Our second day in Sapa, consisted of a good 4 hour hike with two Hmong women to their village down the mountain. We had a great day of cultural exchange with them that included trekking down the rice-terraced mountain, exchanging stories of our families and lives (they could speak English fairly well), enjoying soup together, watching them harvest a garden, visiting their homes and buying some embroidered fabric and jewelry from them.



The women were especially nimble and strong, trekking down the muddy sides of the mountain with ease wearing sandles, while Andrew and I carefully watched our footing as we moved over rocks, crossed through mud and small streams. At a few points in our hike, both Hmong women held my hands to help me down the path. They were lively, humourous and great guides. Definitely a day I'll remember for a long time.

Andrew's New Hobbies



While in Sapa, Andrew acquired two new hobbies: admiring cabbages and giving northern water buffalo a good itching.

Trekking in Sapa





Sapa is a moutainous town in the North of Vietnam, close to the border with China. Andrew and I traveled there to do some hiking in the moutains to see beautiful rice-terraced hillsides and the villages of the Hmong people who live there.


The weather there was the coldest we have encountered since leaving the United States. In Sapa itself, it was foggy, misty and about 45-55 degrees. I know 45 degrees is not that cold, but it is cold when you do not have a jacket, but only a zip-up, hat, scarf, and gloves. It is even colder when none of the buildings have heat. Let's just say that taking a shower was an exercise in self-discipline. A better way to think of our time in Sapa is to think of camping in the fall. Its always cold, you never fully heat up but its pretty and you appreciate the views.


We stayed there for 2 days and 1 night. After we were done hiking, we would go to the 1 or 2 bars in town that had a fireplace to bring our temperatures back up. Then we would go back to our hotel and lay under the covers, this was nice but hard to get out of when you feel so toasty warm inside.


The hiking of trekking in Sapa was beautiful. Once you hiked down from the town, you would get out of the mist to see beautifully terraced hills and valleys. You would also get to visit a number of villages of the Hmong people. Enjoy the photos from our hikes.

Museums of Hanoi





While in Hanoi, Andrew and I thought it would be best to visit the museums of Vietnam, especially those that commented on the Vietnam War. In our few days in Hanoi, we visited the Army Museum (lots of old planes, bombs and artifacts from Vietnam's history of trying to overthrow colonizers -China, France and the US), the B-52 Museum (a collection of B-52 planes and parts shot down during the Vietnam War), the Ho Chi Minh Museum and Mausoleum (the museum itself was very modern and artsy, we didn't get to see Ho Chi Minh in the mausoleum though because it is only open to viewing in the morning hours) and the Ethnology Museum, which highlights the different ethnic groups in Vietnam (lots of good exhibits on the Hmong people).

Images of Hanoi





Here is an image of Andrew at a temple that sits in the middle of Hoam Kiem Lake in Hanoi and the very large turtle that came out of the lake in 1968 (other large turtles have been seen since, this one was 6 feet long).
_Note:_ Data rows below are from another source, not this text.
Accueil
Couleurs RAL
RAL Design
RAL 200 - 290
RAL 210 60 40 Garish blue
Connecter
There is also a picture of Rayna enjoy a bowl of pho ga (chicken noodle soup) on the street. The soup consists of chicken, rice noodles, lime juice, chilies and lots of herbs.

Getting Around Hanoi








The easiest way to get around Hanoi is to hop on the back of motorbike and have the driver scoot through traffic to your destination. Hanoi is a honking nightmare of little street rules other than get where you need to go any way you can. It doesn't really make sense to Andrew or myself but somehow it functions. I am just glad I do not have to do the driving and can just sit on the back and enjoy the ride.
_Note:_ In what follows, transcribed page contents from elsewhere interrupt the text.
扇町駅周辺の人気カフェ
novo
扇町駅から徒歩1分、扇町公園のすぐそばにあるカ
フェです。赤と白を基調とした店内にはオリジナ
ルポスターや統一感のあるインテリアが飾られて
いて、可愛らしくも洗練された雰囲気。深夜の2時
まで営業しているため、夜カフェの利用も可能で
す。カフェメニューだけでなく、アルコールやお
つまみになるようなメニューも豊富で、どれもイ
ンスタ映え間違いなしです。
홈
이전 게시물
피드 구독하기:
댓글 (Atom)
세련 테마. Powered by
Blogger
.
Thursday, December 27, 2007

the wee hours in Hanoi

So Andrew and I took the night train from Sapa back into Hanoi. The night train is an ok experience. Sleeping in a small room with two bunks and constant stopping throughout the night is not the best way to catch up on your beauty rest, but it is a good way to travel a long distance without letting extreme boredom set in.
As we took the night train back into Hanoi, the only thing we were unaware of is the fact that the train arrives at 4am and we were unable to check into our hotel until 12pm. So, needless to say, we had some time to kill and no where to go. We arrived at our hotel and dropped off our luggage at 4:30am and then hit the quiet streets to see what we could do at such odd hours.
We walked the quiet and lonely streets of the old quarter, until we came upon a street vendor selling pho bo (beef noodle soup) and pho ga (chicken noodle soup). We decided that a 4:30am soup sitting would be in our best interests and it was. Pho bo and pho ga is pretty much the national dish of Vietnam. It consists of rice noodles in a clear beef or chicken broth that is flavored with a lot of fresh herbs like chives, parlsey, cilantro, mint and lime. You can also add chili sauce and some sort of pickled liquid to it as well.
At about 5:45am, we hit the streets again looking for a cup of coffee. Surprisingly, there is little to nothing open at this time as shops are just beginning to pull up their metal gates and prepare for the day. We did see somethings that surprised us though. On a bad note, we saw a pile of slaughtered dogs being cleaned on the sidewalks for eating. On a good note, we saw some great Tai Chi being practiced by older women near the lake and a variety of weird and wacky Vietnamese fitness regiments being executed. One man continued to whip his head wildly in clockwise and counterclockwise motions for five minutes, while another sat upside down on a park bench and swung his legs wildly above him. The viewing of these fun morning exercises was definitely the highlight of our morning.
It is now noon and the city is back to its normal chaotic hum, a very different rhythm than the wee hours of Hanoi.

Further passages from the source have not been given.